Saturday, January 03, 2015


Xerxes Wept

Herodotus 8.45-46 (tr. A.D. Godley):
45. But when he saw the whole Hellespont hidden by his ships, and all the shores and plains of Abydos thronged with men, Xerxes first declared himself happy, and presently he fell a-weeping.

46. Perceiving that, his uncle Artabanus, who in the beginning had spoken his mind freely and counselled Xerxes not to march against Hellas—Artabanus, I say, marking how Xerxes wept, questioned him and said, "What a distance is there, O king, between your acts of this present and a little while ago! Then you declared your happiness, and now you weep." "Ay verily," said Xerxes; "for I was moved to compassion, when I considered the shortness of all human life, seeing that of all this multitude of men not one will be alive a hundred years hence."

45. Ὡς δὲ ὥρα πάντα μὲν τὸν Ἑλλήσποντον ὑπὸ τῶν νεῶν ἀποκεκρυμμένον, πάσας δὲ τὰς ἀκτὰς καὶ τὰ Ἀβυδηνῶν πεδία ἐπίπλεα ἀνθρώπων, ἐνθαῦτα ὁ Ξέρξης ἑωυτὸν ἐμακάρισε, μετὰ δὲ τοῦτο ἐδάκρυσε.

46. Μαθὼν δέ μιν Ἀρτάβανος ὁ πάτρως, ὃς τὸ πρῶτον γνώμην ἀπεδέξατο ἐλευθέρως οὐ συμβουλεύων Ξέρξῃ στρατεύεσθαι ἐπὶ τὴν Ἑλλάδα, οὗτος ὡνὴρ φρασθεὶς Ξέρξην δακρύσαντα εἴρετο τάδε. "Ὦ βασιλεῦ, ὡς πολλὸν ἀλλήλων κεχωρισμένα ἐργάσαο νῦν τε καὶ ὀλίγῳ πρότερον· μακαρίσας γὰρ σεωυτὸν δακρύεις." ὃ δὲ εἶπε "Ἐσῆλθε γάρ με λογισάμενον κατοικτεῖραι ὡς βραχὺς εἴη ὁ πᾶς ἀνθρώπινος βίος, εἰ τούτων γε ἐόντων τοσούτων οὐδεὶς ἐς ἑκατοστὸν ἔτος περιέσται."
St. Jerome, letter 60.18 (to Heliodorus; tr. F.A. Wright):
That mighty king Xerxes, who overthrew mountains and turned the sea into solid ground, when from his high place he looked upon his infinite multitudes and his countless host of men, is said to have wept at the thought that not one of those whom he saw would in a hundred years be alive. Oh, if we could ascend into such a watch-tower as would give us a view of the whole world spread beneath our feet! Then I would show you a universe in ruins, peoples warring against peoples, and kingdoms shattered on kingdoms.
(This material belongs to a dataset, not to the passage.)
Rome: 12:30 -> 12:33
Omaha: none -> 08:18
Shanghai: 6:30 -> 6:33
You would see some men being tortured, some killed, others drowned at sea, others dragged off to slavery; here a wedding, there lamentation; some being born, others dying; some living in affluence, others begging their bread; not merely Xerxes’ army, but the inhabitants of the whole world now alive destined soon to pass away. Words fail; for language is inadequate to the greatness of this theme.
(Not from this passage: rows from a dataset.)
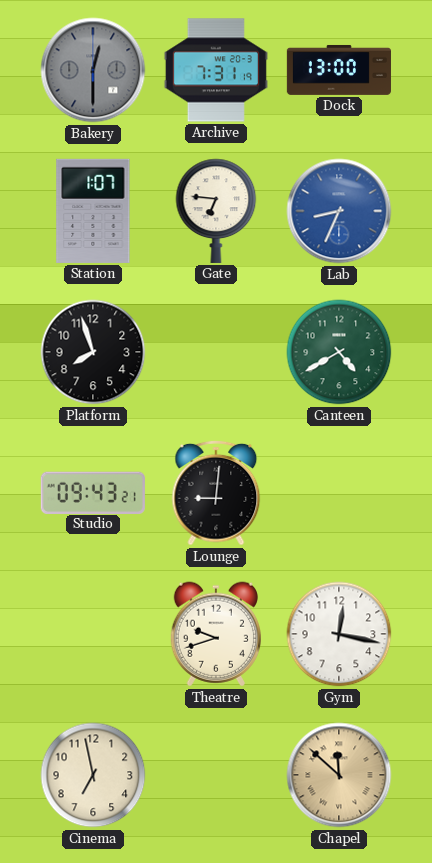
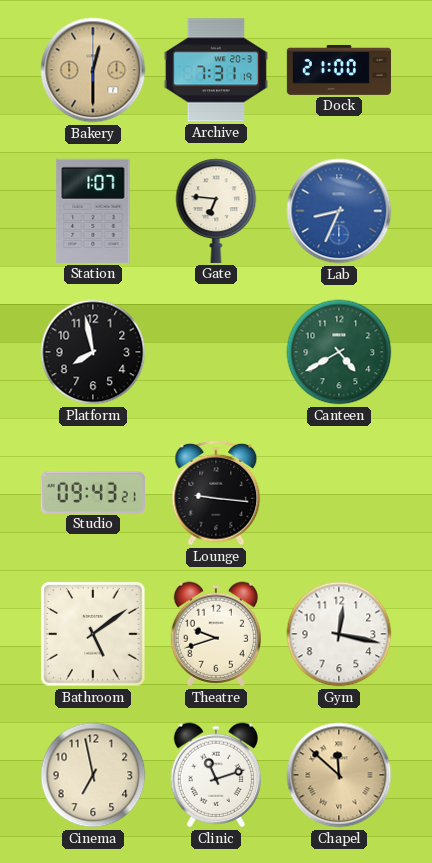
Bakery dial: grey -> champagne
Dock: 13:00 -> 21:00
Platform: 7:57 -> 7:58
Lounge: 9:01 -> 9:16
Bathroom: none -> 5:09
Clinic: none -> 11:12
Xerxes, ille rex potentissimus, qui subvertit montes, maria constravit, cum de sublimi loco infinitam hominum multitudinem et innumerabilem vidisset exercitum, flesse dicitur, quod post centum annos nullus eorum, quos tunc cernebat, superfuturus esset. O si possemus in talem ascendere speculam, de qua universam terram sub nostris pedibus cerneremus! Iam tibi ostenderem totius mundi ruinas, gentes gentibus et regnis regna conlisa; alios torqueri, alios necari, alios obrui fluctibus, alios ad servitutem trahi; hic nuptias, ibi planctum; illos nasci, istos mori; alios affluere divitiis, alios mendicare; et non Xerxis tantum exercitum, sed totius mundi homines, qui nunc vivunt, in brevi spatio defuturos. Vincitur sermo rei magnitudine et minus est omne quod dicimus.